JUNGLE WORLD Benefiz in der Stadtwerkstatt
Die Zeitungsproduktion ist ein Hund. So manches Printmedium schlängelt sich Zeit seiner Existenz am Abgrund des Bankrotts vorbei. Besonders schlecht erwischt haben es linke ZeitungsmacherInnen: Aus ideologischen Gründen wird freiwillig auf verkaufsfördernde Inhalte wie Nackerte, Horoskope und Seitensprünge prominenter Mitmenschen verzichtet, zusätzlich werden die Redaktionstüren äußerst selten von finanzkräftigen AnzeigenkundInnen eingetreten – was dazu führt, dass die Produktion des jeweiligen Blatts größtenteils aus dem Verkauf finanziert werden muss, die Absatzmöglichkeiten aufgrund der wenig mainstreamtauglichen Inhalte aber begrenzt sind. Nichtsdestotrotz werden immer wieder Versuche gestartet, die linke Meinungsvielfalt publizistisch aufzubereiten und Platz für Diskurs zu schaffen. Doch auch die linke Meinungsvielfalt ist ein Hund. Gerade an dieser droht die Berliner Wochenzeitung JUNGLE WORLD zurzeit zu Grunde zu gehen.

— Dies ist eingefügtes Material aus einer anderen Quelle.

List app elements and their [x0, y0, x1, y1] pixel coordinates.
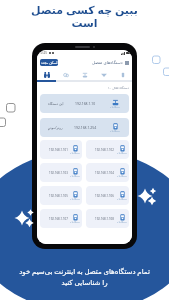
- staticText: 192.168.1.101: [49, 148, 68, 152]
- staticText: دستگاه ۲.۴: [117, 175, 127, 178]
- staticText: دستگاه ۲.۴: [117, 198, 127, 201]
- button[interactable]: Tab 5: [113, 69, 132, 80]
- button[interactable]: 192.168.1.108: [86, 209, 129, 228]
- button[interactable]: Tab 2: [56, 69, 75, 80]
- staticText: 192.168.1.10: [75, 101, 96, 106]
- staticText: 192.168.1.106: [95, 194, 114, 198]
- staticText: ببین چه کسی متصل است: [31, 2, 138, 30]
- button[interactable]: این دستگاه: [40, 94, 129, 113]
- staticText: ۱۰ دستگاه فعال: [108, 86, 129, 90]
- staticText: 192.168.1.102: [95, 148, 114, 152]
- staticText: دستگاه ۲.۴: [70, 175, 80, 178]
- button[interactable]: 192.168.1.105: [40, 186, 82, 205]
- staticText: دستگاه ۲.۴: [70, 198, 80, 201]
- staticText: 192.168.1.105: [49, 194, 68, 198]
- staticText: 192.168.1.103: [49, 171, 68, 175]
- staticText: دستگاه‌های متصل: [92, 60, 123, 66]
- staticText: دستگاه ۲.۴: [110, 130, 120, 133]
- staticText: روتر/مودم: [48, 125, 63, 130]
- staticText: دستگاه ۲.۴: [117, 152, 127, 155]
- staticText: تمام دستگاه‌های متصل به اینترنت بی‌سیم خ…: [19, 267, 150, 287]
- button[interactable]: اسکن مجدد: [40, 59, 58, 66]
- button[interactable]: 192.168.1.107: [40, 209, 82, 228]
- staticText: 192.168.1.254: [74, 125, 97, 130]
- button[interactable]: Tab 4: [94, 69, 113, 80]
- button[interactable]: Tab 1: [37, 69, 56, 80]
- button[interactable]: روتر/مودم: [40, 118, 129, 137]
- button[interactable]: 192.168.1.101: [40, 140, 82, 159]
- button[interactable]: 192.168.1.106: [86, 186, 129, 205]
- staticText: 192.168.1.104: [95, 171, 114, 175]
- staticText: 192.168.1.107: [49, 217, 68, 221]
- staticText: این دستگاه: [48, 101, 64, 106]
- staticText: 10:25: [39, 51, 48, 55]
- staticText: دستگاه ۲.۴: [110, 106, 120, 109]
- button[interactable]: 192.168.1.102: [86, 140, 129, 159]
- staticText: دستگاه ۲.۴: [70, 152, 80, 155]
- staticText: دستگاه ۲.۴: [70, 221, 80, 224]
- staticText: 192.168.1.108: [95, 217, 114, 221]
- staticText: دستگاه ۲.۴: [117, 221, 127, 224]
- button[interactable]: Tab 3: [75, 69, 94, 80]
- button[interactable]: 192.168.1.104: [86, 163, 129, 182]
- staticText: اسکن مجدد: [41, 60, 58, 65]
- button[interactable]: 192.168.1.103: [40, 163, 82, 182]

Um diese, auf den ersten Blick paradoxe Situation einer kulturinteressierten Linzer LeserInnenschaft verständlich machen zu können, muss ich leider einen Exkurs in die weite Welt der unzähligen Strömungen der (deutschen) Linken machen. 1997 sollte der Chefredakteur der marxistischen deutschen Tageszeitung JUNGE WELT Klaus Behnke von der Geschäftsführung als zu weit links stehend entlassen werden. Ein Großteil der Redaktion stellte sich allerdings hinter ihren „Chef“, produzierte eine Streikzeitung, die JUNGLE WORLD, und spaltete sich schlussendlich von der JUNGE WELT ab. Dies brachte ihnen im deutschen Verfassungsschutzbericht das Prädikat linksextremistisch ein (während der JUNGE WELT nur „eine traditionskommunistische Ausrichtung“1 zugeschrieben wird). Die Selbsteinschätzung lautete allerdings „Undogmatische Linke“, die Zeitung sollte als Plattform für durchaus kontroversielle Diskussion dienen.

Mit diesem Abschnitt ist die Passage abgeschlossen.